Harassment doesn't have to come from a higher-up. While an offender may sometimes be a worker's manager, it's just as likely the harasser could be a coworker, contractor or even a non-employee. 

It's critical HR acts on harassment complaints, or better yet, tries to nip this problem in the bud. Employers are responsible for harassment from a manager that leads to an employee's termination, failure to get a promotion or pay cut, and are also liable for harassment from other individuals if they knew or should have known about the activity and didn't put a stop to it.

EEOC finds harassment still a significant issue
While employers are certainly aware of the detrimental impacts harassment brings to the workplace and most employees sign some sort of policy stating they understand their company's harassment policy, this is still a surprisingly large issue.

A January EECO meeting found that of all the complaints filed with the organization, about 30 percent allege workplace harassment. This indicates employers aren't doing enough to keep harassment out of the workplace, or employees find the any training sessions they currently undergo ineffective. 

Due to the high rate of alleged harassment, EEOC Chair Jenny Yang announced she would establish a task force aimed at determining what strategies would best help eliminate this common workplace problem.

"The EEOC is working to leverage our resources to have a greater impact on the persistent problem of workplace harassment," said Yang. "By identifying underlying problems in workplaces and industries where we see recurring patterns of harassment, we are developing strategies that focus on targeted outreach and education as well as systemic enforcement to promote broader voluntary compliance."

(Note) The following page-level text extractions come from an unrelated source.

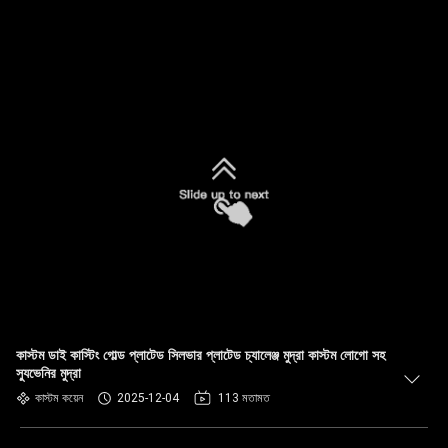
কাস্টম ডাই কাস্টিং গোল্ড প্লাটেড সিলভার প্লাটেড চ্যালেঞ্জ মুদ্রা কাস্টম লোগো সহ
স্যুভেনির মুদ্রা
কাস্টম কয়েন
2025-12-04
113 মতামত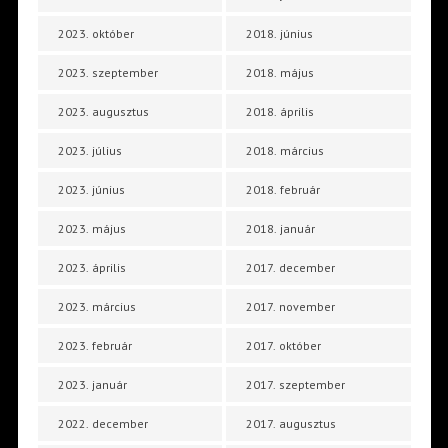
2023. október
2018. június
2023. szeptember
2018. május
2023. augusztus
2018. április
2023. július
2018. március
2023. június
2018. február
2023. május
2018. január
2023. április
2017. december
2023. március
2017. november
2023. február
2017. október
2023. január
2017. szeptember
2022. december
2017. augusztus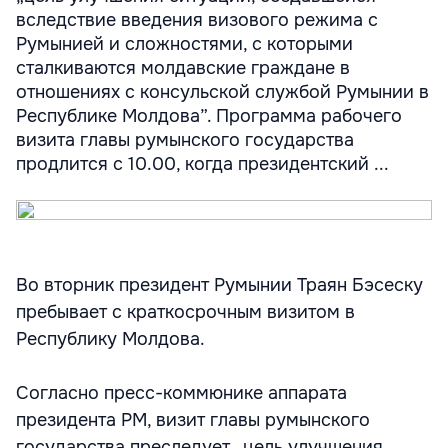
вследствие введения визового режима с
Румынией и сложностями, с которыми
сталкиваются молдавские граждане в
отношениях с консульской службой Румынии в
Республике Молдова”. Программа рабочего
визита главы румынского государства
продлится с 10.00, когда президентский ...
Во вторник президент Румынии Траян Бэсеску
пребывает с краткосрочным визитом в
Республику Молдова.
Согласно пресс-коммюнике аппарата
президента РМ, визит главы румынского
государства преследует „цель улучшения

Data from the EEOC shows that the fiscal year ranging from Oct. 1, 2013 to Sept. 20, 2014 saw nearly 31,100 individuals claim they'd been harassed because of their race, while more than 26,000 said their sex was the reason behind the harassment. More than 25,300 and 20,000 said the same about their disability and age, respectively.

Perhaps most surprisingly, the rate of individuals alleging retaliation for reporting harassment hit a new high of nearly 43 percent during this period. 

How employers can stop harassment
Harassment is costly, with regard to time spent trying to settle the case, low employee morale, damages that may need to be paid and a damaged brand reputation. Rather than dealing with these problems as they arise, HR departments need to determine what they can do to stop this serious issue before it even starts. 

One of these things will include revisiting current harassment training programs, namely: Do any exist? If employees are simply signing off on a sheet saying they understand and will comply with company harassment policies, they may not understand the seriousness of the issue and that something they consider a joke could actually have significant repercussions in the long run. 

Creating stronger and more informative preventative training sessions is one area in which the EEOC's Yang thinks employers could focus on. 

"Preventing harassment from occurring in the first place is far preferable to remedying its consequences," she said in a press release. 

To do this, HR managers will need to determine what needs to be discussed at the sessions, potentially including:

  • What actions constitute harassment
  • Examples of harassment and why these are considered such
  • Which groups are protected from workplace harassment by law
  • Who can be accused of harassment
  • The legal repercussions if someone goes to the EEOC with a harassment complaint
  • What will happen to an individual accused of harassment

By getting ahead of this troubling trend, employers can protect themselves and their employees from harassment and the potential litigation that may fo​llow.